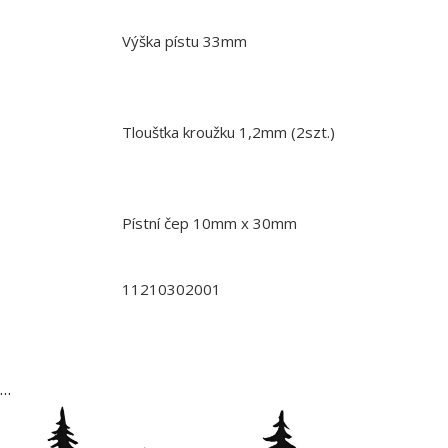
Výška pístu 33mm
Tloušťka kroužku 1,2mm (2szt.)
Pístní čep 10mm x 30mm
11210302001
…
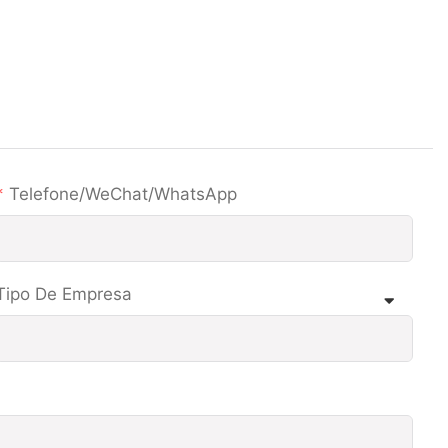
Telefone/WeChat/WhatsApp
Tipo De Empresa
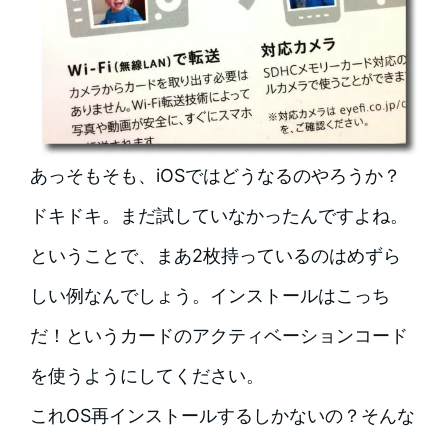
あっそもそも、iOSではどうなるのやろうか？
ドキドキ。まだ試していなかったんですよね。
ということで、まあ2枚持っているのはめずら
しい例なんでしょう。インストールはこっち
だ！というカードのアクティベーションコード
を使うようにしてください。
これOS再インストールするしかないの？そんな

----

> **REQUIRED ACTION**:
Leave the pictures out and print the whole listing precisely.

> **SOLUTION FOR THIS PROBLEM**:
Výška pístu 33mm
Tloušťka kroužku 1,2mm (2szt.)
Pístní čep 10mm x 30mm
11210302001
…
Telefone/WeChat/WhatsApp
Tipo De Empresa
あっそもそも、iOSではどうなるのやろうか？
ドキドキ。まだ試していなかったんですよね。
ということで、まあ2枚持っているのはめずら
しい例なんでしょう。インストールはこっち
だ！というカードのアクティベーションコード
を使うようにしてください。
これOS再インストールするしかないの？そんな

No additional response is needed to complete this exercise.